Monday, August 14, 2006

The Helter Skelter Turning

by Bernie Quigley - for The Free Market News Network

It's a sad sad story when a mother will teach her Daughter that she ought to hate a perfect stranger. - The Dixie Chicks

We are rapidly approaching the Helter Skelter turning point. That place of crisis and relief where the culture flips, and everything good and inspiring that ascended us to this point in the last 20 years or so suddenly spirals downward, and is sent into shadow overnight. And the good of it and the pious intentions of the incompetent and incapable who managed to reach such astonishing heights of high authority in so many places and bring us there with them are forgotten and despised. Only the chaos, the incompetence and the sadness caused are vaguely recalled. History is made of moments like this.

It is a time like that way back when in the Sixties when all things reached a bubbling point and normally predictable English majors from expensive and classy women’s colleges suddenly abandoned the Grand Tour and the normal course of events to help instead a bunch of self-styled local black nationalists rob a bank. A time when a common and ordinary unfortunate who might normally in a good and healthy society find joy in everyday life in simple work and grace and redemption in the church choir, instead would carve a cryptic symbol on his forehead and find a special vision and direction from God sent especially to him in a Beatle’s lyric offhandedly swaged from The Gospel of Thomas, ordering him to mayhem.

It has been building for years. Maybe since they changed the money from a perfect symmetry of circles and squares to something other; a thing out of kilter with bloated and egotistical heads; the center lost in a nihilistic, deconstructivist new dollar. Was then that some of my normally genuine and solid friends and neighbors in the Appalachian hills started carrying Glocks and cross breeding their Rottweilers with Pitt Bulls to fight again. And at the feed store, talking of Jesus and Saddam Hussein and Armageddon, all in the same sentence.

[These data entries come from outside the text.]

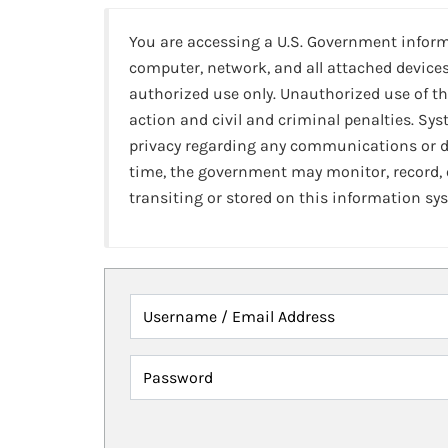
You are accessing a U.S. Government infor
computer, network, and all attached devices
authorized use only. Unauthorized use of th
action and civil and criminal penalties. Sy
privacy regarding any communications or da
time, the government may monitor, record,
transiting or stored on this information sy
Username / Email Address
Password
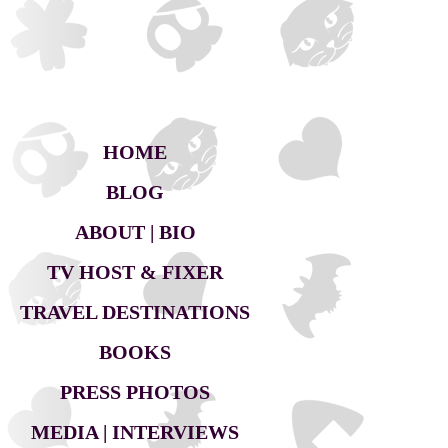
HOME
BLOG
ABOUT | BIO
TV HOST & FIXER
TRAVEL DESTINATIONS
BOOKS
PRESS PHOTOS
MEDIA | INTERVIEWS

We are getting there again. We are almost there when a drunken Hollywood hack with an anti-Semite bent and a frozen and empty smile takes it upon himself to interpret for us the deepest mysteries of Ezekiel and John. We are almost there when the Lubbock Goddess Incarnate is threatened with murder by a rabid fan.

It is time to open a new ward in the psychobilly prison. Maybe he will find Jesus there like the killer of John Lennon. Maybe not. Anyway, like Charlie Manson or Mark David Chapman, their names and the squalid details of their sad and desperate lives will be half forgotten when the culture flips.

Who was Sirhan Sirhan? What was that Symbionese army thing in San Francisco about? Whatever happened to that best-selling black author who bragged about raping white women to practice for marriage with a black woman? Half forgotten when the mayhem passes: Died from drugs. Hit by a car. Still in jail. Found Jesus. Who?

Henceforth they will ask: Whatever happened to that Texas pesticides salesman who wanted to exterminate Islam? What was the name of that tall and angular blond number on the TV talk shows who dressed like a transvestite? Whatever happened to that guy who wanted to kill the Dixie Chicks?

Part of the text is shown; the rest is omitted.